Records from a dataset:
-=-=-
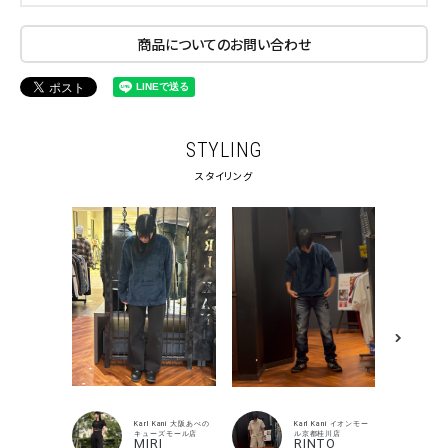
商品についてのお問い合わせ
STYLING
スタイリング
Karl Kani 大阪あべの
Karl Kani イオンモー
キューズモール店
ル京都桂川店
MIRI
RINTO
キーワードから探す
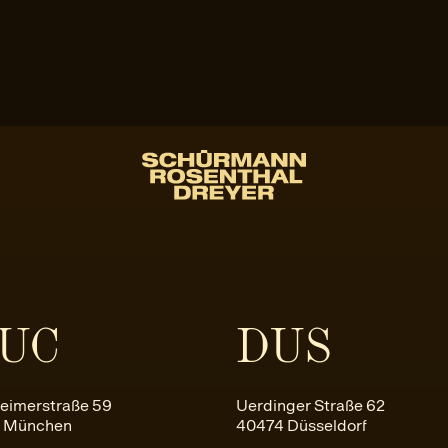
UC
DUS
eimerstraße 59
Uerdinger Straße 62
 München
40474 Düsseldorf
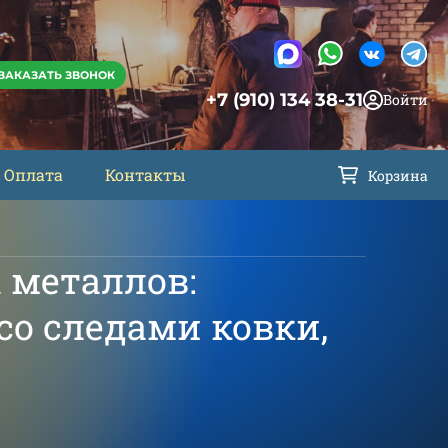
ЗАКАЗАТЬ ЗВОНОК
+7 (910) 134 38-31
Войти
Оплата
Контакты
Корзина
а металлов:
со следами ковки,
-=-=-
What you return should match the entries word for word, pictures aside.

• _SOLUTION FOR THIS TASK_:
商品についてのお問い合わせ
STYLING
スタイリング
Karl Kani 大阪あべの
Karl Kani イオンモー
キューズモール店
ル京都桂川店
MIRI
RINTO
キーワードから探す
UC
DUS
eimerstraße 59
Uerdinger Straße 62
 München
40474 Düsseldorf
ЗАКАЗАТЬ ЗВОНОК
+7 (910) 134 38-31
Войти
Оплата
Контакты
Корзина
а металлов:
со следами ковки,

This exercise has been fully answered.